SUPPLIED ENTRIES below:

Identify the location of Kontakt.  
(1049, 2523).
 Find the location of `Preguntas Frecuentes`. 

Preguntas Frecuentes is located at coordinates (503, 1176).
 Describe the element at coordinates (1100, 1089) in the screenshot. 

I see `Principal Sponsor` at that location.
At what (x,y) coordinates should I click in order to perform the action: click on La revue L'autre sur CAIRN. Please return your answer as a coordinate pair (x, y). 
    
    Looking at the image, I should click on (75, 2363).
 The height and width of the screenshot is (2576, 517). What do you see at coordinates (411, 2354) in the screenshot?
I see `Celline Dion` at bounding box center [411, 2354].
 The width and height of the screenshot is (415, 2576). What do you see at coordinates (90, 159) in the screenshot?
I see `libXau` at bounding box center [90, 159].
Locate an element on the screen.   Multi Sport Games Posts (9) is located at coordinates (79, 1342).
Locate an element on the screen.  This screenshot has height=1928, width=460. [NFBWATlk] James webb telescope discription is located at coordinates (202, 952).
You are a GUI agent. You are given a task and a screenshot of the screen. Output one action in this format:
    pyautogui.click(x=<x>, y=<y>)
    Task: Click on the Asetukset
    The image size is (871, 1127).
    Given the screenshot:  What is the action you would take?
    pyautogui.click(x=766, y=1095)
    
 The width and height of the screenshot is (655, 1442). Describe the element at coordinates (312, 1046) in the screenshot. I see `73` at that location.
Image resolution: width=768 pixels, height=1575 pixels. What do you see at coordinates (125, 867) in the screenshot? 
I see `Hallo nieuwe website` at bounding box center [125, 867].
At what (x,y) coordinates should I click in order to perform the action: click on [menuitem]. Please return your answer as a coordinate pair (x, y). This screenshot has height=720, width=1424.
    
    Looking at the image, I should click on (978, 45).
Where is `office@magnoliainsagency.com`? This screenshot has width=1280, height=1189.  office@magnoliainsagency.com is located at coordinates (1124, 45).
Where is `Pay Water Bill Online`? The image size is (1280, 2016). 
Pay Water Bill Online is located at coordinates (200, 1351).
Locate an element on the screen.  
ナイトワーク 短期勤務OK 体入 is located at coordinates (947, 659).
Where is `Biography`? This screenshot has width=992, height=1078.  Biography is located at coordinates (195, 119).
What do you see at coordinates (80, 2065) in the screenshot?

End of SUPPLIED ENTRIES.

* [YOUR ASSIGNMENT] Each record above, in full: retype it verbatim.

* [ANSWER FOR THIS EXERCISE]
Identify the location of Kontakt.  
(1049, 2523).
 Find the location of `Preguntas Frecuentes`. 

Preguntas Frecuentes is located at coordinates (503, 1176).
 Describe the element at coordinates (1100, 1089) in the screenshot. 

I see `Principal Sponsor` at that location.
At what (x,y) coordinates should I click in order to perform the action: click on La revue L'autre sur CAIRN. Please return your answer as a coordinate pair (x, y). 
    
    Looking at the image, I should click on (75, 2363).
 The height and width of the screenshot is (2576, 517). What do you see at coordinates (411, 2354) in the screenshot?
I see `Celline Dion` at bounding box center [411, 2354].
 The width and height of the screenshot is (415, 2576). What do you see at coordinates (90, 159) in the screenshot?
I see `libXau` at bounding box center [90, 159].
Locate an element on the screen.   Multi Sport Games Posts (9) is located at coordinates (79, 1342).
Locate an element on the screen.  This screenshot has height=1928, width=460. [NFBWATlk] James webb telescope discription is located at coordinates (202, 952).
You are a GUI agent. You are given a task and a screenshot of the screen. Output one action in this format:
    pyautogui.click(x=<x>, y=<y>)
    Task: Click on the Asetukset
    The image size is (871, 1127).
    Given the screenshot:  What is the action you would take?
    pyautogui.click(x=766, y=1095)
    
 The width and height of the screenshot is (655, 1442). Describe the element at coordinates (312, 1046) in the screenshot. I see `73` at that location.
Image resolution: width=768 pixels, height=1575 pixels. What do you see at coordinates (125, 867) in the screenshot? 
I see `Hallo nieuwe website` at bounding box center [125, 867].
At what (x,y) coordinates should I click in order to perform the action: click on [menuitem]. Please return your answer as a coordinate pair (x, y). This screenshot has height=720, width=1424.
    
    Looking at the image, I should click on (978, 45).
Where is `office@magnoliainsagency.com`? This screenshot has width=1280, height=1189.  office@magnoliainsagency.com is located at coordinates (1124, 45).
Where is `Pay Water Bill Online`? The image size is (1280, 2016). 
Pay Water Bill Online is located at coordinates (200, 1351).
Locate an element on the screen.  
ナイトワーク 短期勤務OK 体入 is located at coordinates (947, 659).
Where is `Biography`? This screenshot has width=992, height=1078.  Biography is located at coordinates (195, 119).
What do you see at coordinates (80, 2065) in the screenshot?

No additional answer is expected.